What to work on: With pictures removed, output every record below exactly as written.

Saved entries:
○ ○ ○

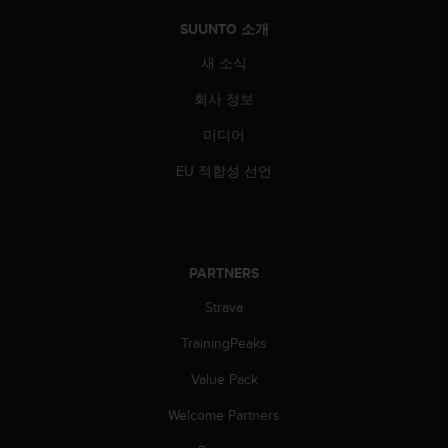
SUUNTO 소개
새 소식
회사 정보
미디어
EU 적합성 선언
PARTNERS
Strava
TrainingPeaks
Value Pack
Welcome Partners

○ ○ ○

Written response:
SUUNTO 소개
새 소식
회사 정보
미디어
EU 적합성 선언
PARTNERS
Strava
TrainingPeaks
Value Pack
Welcome Partners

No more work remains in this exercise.